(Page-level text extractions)
--------------------------------

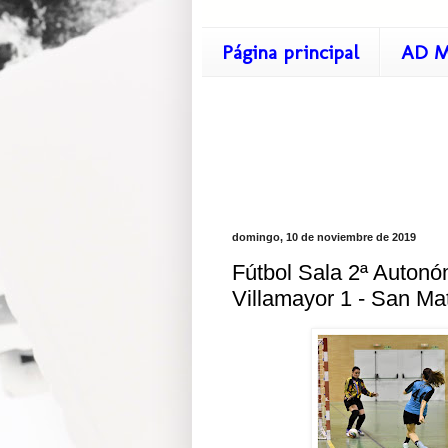
Página principal
AD M
domingo, 10 de noviembre de 2019
Fútbol Sala 2ª Autonó
Villamayor 1 - San Ma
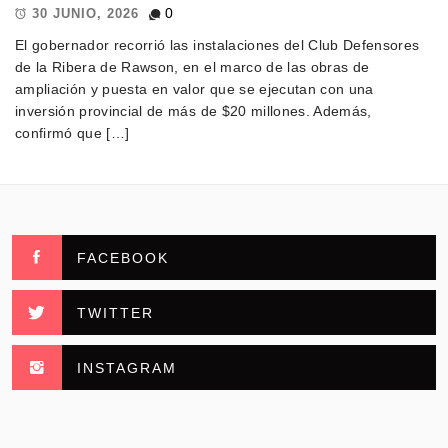
0
30 JUNIO, 2026
El gobernador recorrió las instalaciones del Club Defensores
de la Ribera de Rawson, en el marco de las obras de
ampliación y puesta en valor que se ejecutan con una
inversión provincial de más de $20 millones. Además,
confirmó que […]
FACEBOOK
TWITTER
INSTAGRAM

--------------------------------

• Task details:
Please retype the lines from the one that contains "Villamayor 1 - San Ma" through the final line of the data, both included, without any pictures.

• Result:
Villamayor 1 - San Ma
0
30 JUNIO, 2026
El gobernador recorrió las instalaciones del Club Defensores
de la Ribera de Rawson, en el marco de las obras de
ampliación y puesta en valor que se ejecutan con una
inversión provincial de más de $20 millones. Además,
confirmó que […]
FACEBOOK
TWITTER
INSTAGRAM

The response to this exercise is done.